Edward III’s Round Table
Richard Barber describes the discoveries he made last summer when Channel Four’s Time Team uncovered Edward III’s huge circular building at the heart of Windsor Castle.
When Channel Four’s ‘Time Team’ obtained permission to dig simultaneously at Buckingham Palace, Windsor Castle and Holyrood House on the bank holiday weekend of 2006, to mark the Queen’s 80th birthday, there were high hopes that these sites, largely unexplored by archaeologists, might produce valuable new information about the royal palaces. On the advice of Oxford Archaeology, Time Team chose one of Windsor’s most mysterious structures, for their investigation. It was a building that was probably never completed, and was generally believed to have been abandoned when it was only partly built, because it was hopelessly over-ambitious.
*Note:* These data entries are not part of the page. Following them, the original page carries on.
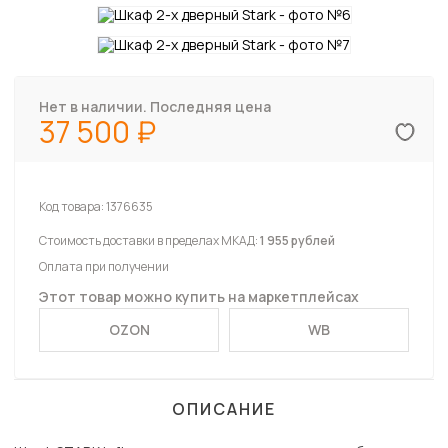
Нет в наличии. Последняя цена
37 500
Код товара:
1376635
Стоимость доставки в пределах МКАД:
1 955 рублей
Оплата при получении
Этот товар можно купить на маркетплейсах
OZON
WB
ОПИСАНИЕ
No trace of it remained, and there had been various theories as to where it had been sited. This was the House of the Round Table, which Edward III was supposed to have built in 1344. The only physical description of it was so extraordinary that it was difficult to believe: Thomas Walsingham, a usually reliable chronicler, tells us that it was 200 feet in diameter, larger than any circular medieval building, and larger than such wonders of the world as the Pantheon at Rome, and other sources indicated that it was to seat the 300 knights of Edward’s proposed Order of the Round Table. There was evidence, in the royal accounts, that work on this remarkable project had been undertaken on a massive scale, but what and where it was were unknown.